# Stock Market Analysis Project

In this project, you will need to apply the skills you've learned to perform basic analysis of stock market data using Python. 

You'll start by loading and cleaning the data from a CSV file, clean and preprocess it, perform statistical analysis, and finally, visualize the results.

## Objectives:
- Load and preprocess stock market data from a CSV file.
- Calculate basic statistical metrics for the stocks.
- Visualize stock price trends and relationships between different stocks.

## Submission of your work/solution:
1. To submit the work you did (in groups) you need to go to the menu (top-left) and choosing `File`->`Save Notebook`.
2. Then, go to the menu (top-left) and choose `File`->`Download`.
3. Save the file to somewhere on your computer and upload it to the Course Assignment named `Assignment: Stock Market Analysis Project`

## Bonus Section
- Select a simple price prediction method
- Train the model
- Predict values
- Evaluate vs the actual values

**Instructions:** Follow the steps below, completing the tasks as indicated and answer the questions at the end.

## Step 1: Setting up The Environment
First, we need to set up the Python environment with the necessary libraries. Execute the following cell to install the required packages if you haven't already.

In [None]:
%pip install pandas matplotlib seaborn

## Step 2: Importing Libraries
Now, import the necessary libraries for this project. 
### TODO:
- We will use Pandas for data manipulation, import it
- We will use Matplotlib and Seaborn for data visualization, import them

## Step 3: Loading the Data
The first task is to load the stock data from the CSV file we provided. 

### TODO:
- Use Pandas to read the data and store it in a DataFrame called `stocks`
  - The file is named `sample_stock_data.csv`

### TODO:
 - Display the first five rows to inspect the data.

## Step 4: Data Cleaning
Before analyzing the data, it's important to check for and handle any missing values or data anomalies. 
#### TODO:
- Check for missing values and print them

#### TODO:
 - Fill any missing data with the previous day's stock price (backfilling)

#### TODO:
 - **Re-Check** for missing values and print them

## Step 5: Statistical Analysis
Perform a basic analysis to understand the data better. Calculate the mean, median, and standard deviation for each stock's closing price. This will give you a basic idea of the location and variability of each stock.

#### TODO:
- Calculate the mean, median, and standard deviation for each stock's closing price
- Print the mean, median, and standard deviation for each stock's closing price

## Data Visualization
Create visualizations to better understand the data:
1. Time series plots for each stock.
2. Histograms showing the distribution of closing prices for each stock.
3. Scatter plots showing the relationship between different stocks.
4. A correlation matrix between the stocks.

#### TODO:
- Draw **line plots** for each stock's price over time

#### TODO:
- Draw **histograms** showing the distribution of closing prices for each stock.

#### TODO:
- Draw a **scatter plot** showing the relationship between:
  - **AAPL** vs **MSFT**

#### TODO:
- Draw a **scatter plot** showing the relationship between:
  - **AAPL** vs **GOOG**

#### TODO:
- Draw a **correlation matrix** using a heatmap between the stocks

## Summary
In this project, you've performed basic data loading, cleaning, statistical analysis, and visualization of stock market data. 

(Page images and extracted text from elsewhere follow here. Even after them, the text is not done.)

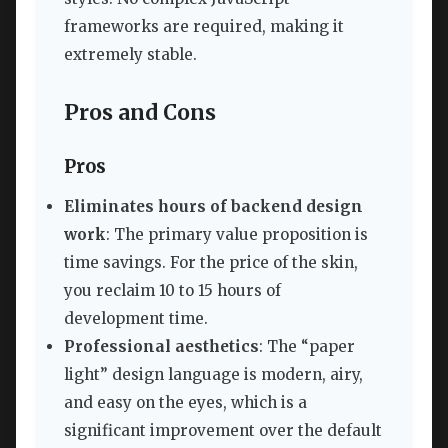
frameworks are required, making it
extremely stable.
Pros and Cons
Pros
Eliminates hours of backend design
work
: The primary value proposition is
time savings. For the price of the skin,
you reclaim 10 to 15 hours of
development time.
Professional aesthetics
: The “paper
light” design language is modern, airy,
and easy on the eyes, which is a
significant improvement over the default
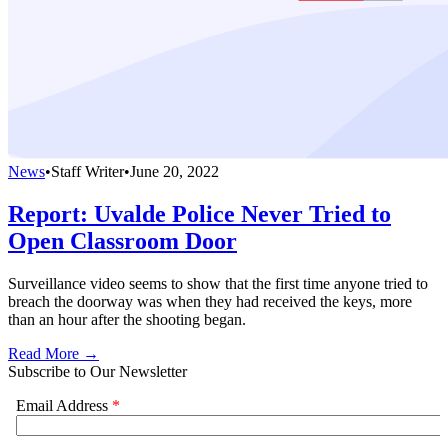
News
•
Staff Writer
•
June 20, 2022
Report: Uvalde Police Never Tried to
Open Classroom Door
Surveillance video seems to show that the first time anyone tried to
breach the doorway was when they had received the keys, more
than an hour after the shooting began.
Read More →
Subscribe to Our Newsletter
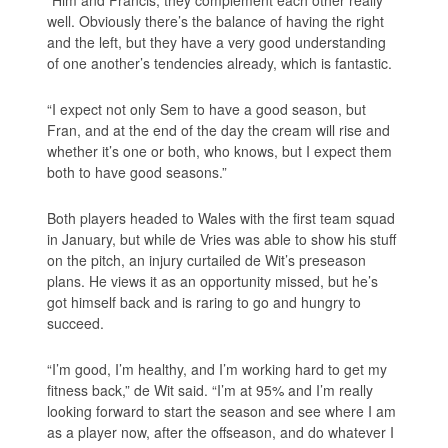
well. Obviously there’s the balance of having the right
and the left, but they have a very good understanding
of one another’s tendencies already, which is fantastic.
“I expect not only Sem to have a good season, but
Fran, and at the end of the day the cream will rise and
whether it’s one or both, who knows, but I expect them
both to have good seasons.”
Both players headed to Wales with the first team squad
in January, but while de Vries was able to show his stuff
on the pitch, an injury curtailed de Wit’s preseason
plans. He views it as an opportunity missed, but he’s
got himself back and is raring to go and hungry to
succeed.
“I’m good, I’m healthy, and I’m working hard to get my
fitness back,” de Wit said. “I’m at 95% and I’m really
looking forward to start the season and see where I am
as a player now, after the offseason, and do whatever I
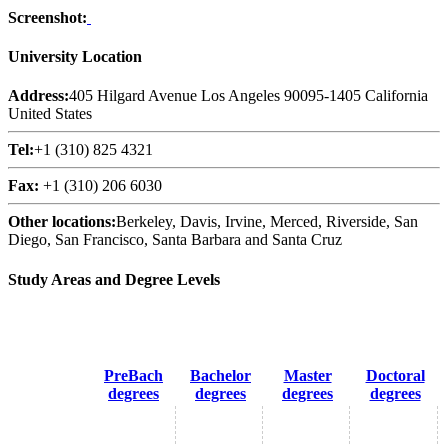
Screenshot:
University Location
Address:
405 Hilgard Avenue Los Angeles 90095-1405 California
United States
Tel:
+1 (310) 825 4321
Fax:
+1 (310) 206 6030
Other locations:
Berkeley, Davis, Irvine, Merced, Riverside, San
Diego, San Francisco, Santa Barbara and Santa Cruz
Study Areas and Degree Levels
PreBach
Bachelor
Master
Doctoral
degrees
degrees
degrees
degrees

# Questions to answer (answer in the cell below in English or French)
- **Q1**: Which stocks seem to move together? 
- **Q2**: What trends have you noticed?

# Bonus part (optional)


### Introduction to Linear Regression

Linear regression is a fundamental statistical and machine learning technique where the goal is to predict a dependent variable (outcome) based on one or more independent variables (predictors). In the context of stock prices:

-   **Dependent variable (y)**: This is what you're trying to predict --- in this case, the current day's closing price of AAPL stock.
-   **Independent variable(s) (X)**: These are the inputs to the model --- for this example, the previous day's closing price of AAPL stock.

The model learns a line (in simple linear regression) or a hyperplane (in multiple linear regression) that best fits the data points. The best fit line is the one where the total sum of squared differences between the actual values and the predicted values (based on the line) is minimized.

For further reading and tutorials on linear regression, check out the following:

-   [Linear Regression in Python -- Real Python](https://realpython.com/linear-regression-in-python/)

By following these tutorials and practicing with real datasets, you can gain a deeper understanding of linear regression and how it can be applied to various types of data, including financial markets.


## Setting up Your Environment
First, we need to set up the Python environment with the necessary libraries. Execute the following cell to install the required packages if you haven't already.

In [None]:
%pip install scikit-learn

## Importing Libraries
Now, import the necessary libraries for this project. Provided ready-made for you.

You just need to execute the following cell.

In [None]:
from sklearn.model_selection import train_test_split
from sklearn.linear_model import LinearRegression
from sklearn.metrics import mean_squared_error, r2_score

## Feature Engineering

#### TODO:
 - Create a new feature / column `AAPL_Previous` that represents the previous day's closing price.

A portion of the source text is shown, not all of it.